Haber7 yazarı Esra Elönü, Kemal Kılıçdaroğlu'nun şehit cenazesinde uğradığı saldırıyı bugün ki köşesinde kaleme aldı...
Garipliğimizi giyindik, aynaya bakmaya sırasındayız.
Hiç öyle kelime tadilatına girmeden inşaat halindeki vicdansızlıkları yazsak bugün. Hayrette hayat vardır anladık da şaşırma ünlemleri de kazan kaldırıyor artık. Biz yaşadıklarımızı yeniden yaşayarak aşındırıyoruz sanırım. Acıyan yerler aynıysa acıtanları konuşmanın manasızlığı da pek romantik kalıyor.
Şimdi hani o seçim öncesi horon tepen şirinsilerin halay mendili olarak kullandığı Türkiye’de bakalım neler oluyor? Kılıçdaroğlu odasından çıkmak istemeyen sivilcesiyle kavgalı ergen sessizliğindeydi biliyorsunuz. Bir aromalı sessizlik kaplamıştı ortalığı ki bu tadı biliyoruz.
Kılıçdaroğlu Ankara Çubukta şehit cenazesinde saldırıya uğradı. Şiddetin karşısında şeddeli durmak lazım bunu biliyoruz yani bir kere değil iki kere durmaktan bahsediyorum. Lakin, evlat acısı çeken şehit babası üzerinde de acı mühendisliği de yapamazsınız. Az geldim, biraz gittim değil hiç gitmeseydiniz keşke. 15 Temmuzda yaptığınız gibi Televizyondan izleseydiniz. (!) Evet kimse yumruk yemesin lakin ahını aldıklarınızın vahı da bu. Evlatsız babayla dert yarıştırmayın.
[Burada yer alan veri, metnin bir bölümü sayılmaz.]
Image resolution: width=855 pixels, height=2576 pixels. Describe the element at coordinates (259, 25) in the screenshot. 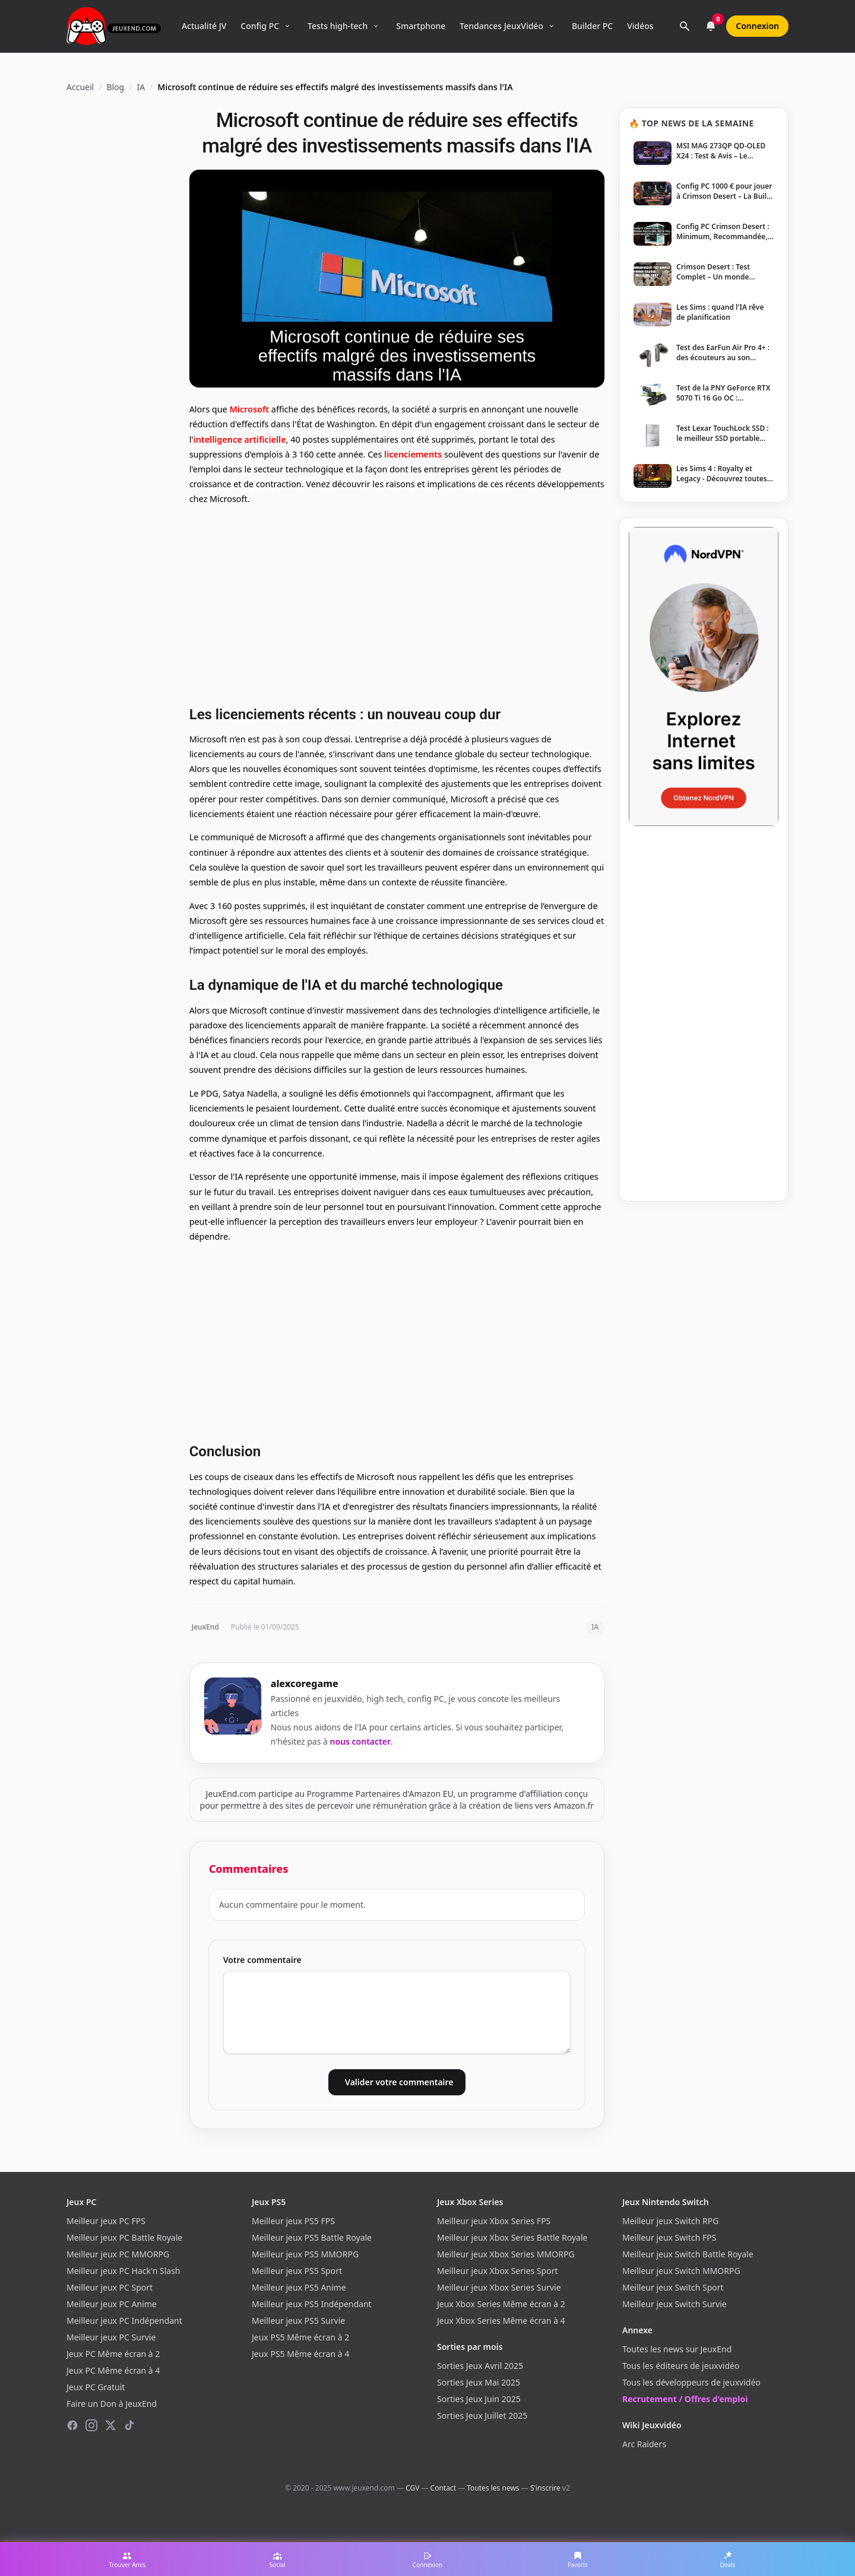 I see `Config PC` at that location.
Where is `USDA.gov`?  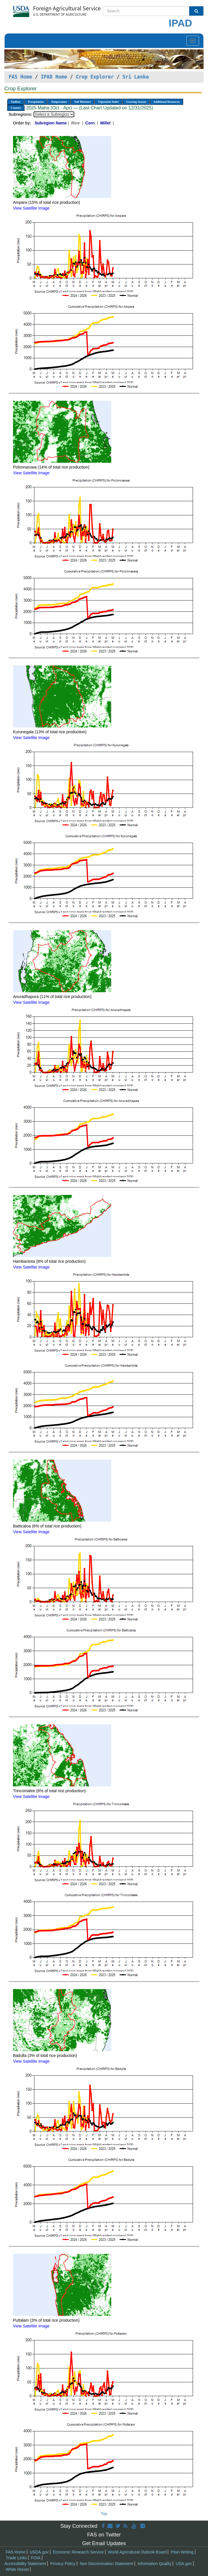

Eğer siz yangına mahal veren cümleler sarf edip bir de üzerine yürüyen körüğe dönüşürseniz, eğer siz ''Kim şehit olmak istiyorsa gitsin, aptalca politikalar yüzünden ölen masum insanlara şehit deyip ölümü kutsamaktan vazgeçin artık'' diyen cananınızın canı haline gelirseniz, o evlatları şehit eden kalleşlerin leşleri için helva kavurma partisine dönüşürseniz üzgünüm ama tepkiye şaşırma hakkınızı kendiniz gasp etmiş olursunuz.
Ne yani canı yanmış babaları, cananın attığı twitlerle mi teselli etmeyi düşünüyordunuz. Haltların kardeşliği partisiyle poz verişinizle mi teselli etmeyi düşünüyordunuz. Demirtaş’ın cellatlık çizgisini beğenen Belediye tiyatrocunuzla mı teselli etmeyi düşünüyordunuz.
Yapmayın! Evet yumruk da yemeyin temennimiz o .. Lakin o babaların hakkını hukukunu evlatsızlığını hangi masalarda afiyetle yediğinizi sormak da hakkımız değil midir?
Bakın Taner Yıldız da saldırıya uğradığında “ Yumruk Terapisi” Manşetini atan iki yüzlülüğün sözcüsünden vicdanlı olmayı öğrenecek değiliz. Öyle olsaydı o kadar rezil olsaydık “ Osmanlı Tokadı terapisi” yazmak da elimizin kiri olurdu. Pek tabii geçmiş olsun lakin bünyenize de vicdan ve adalet gelmiş olsun lütfen.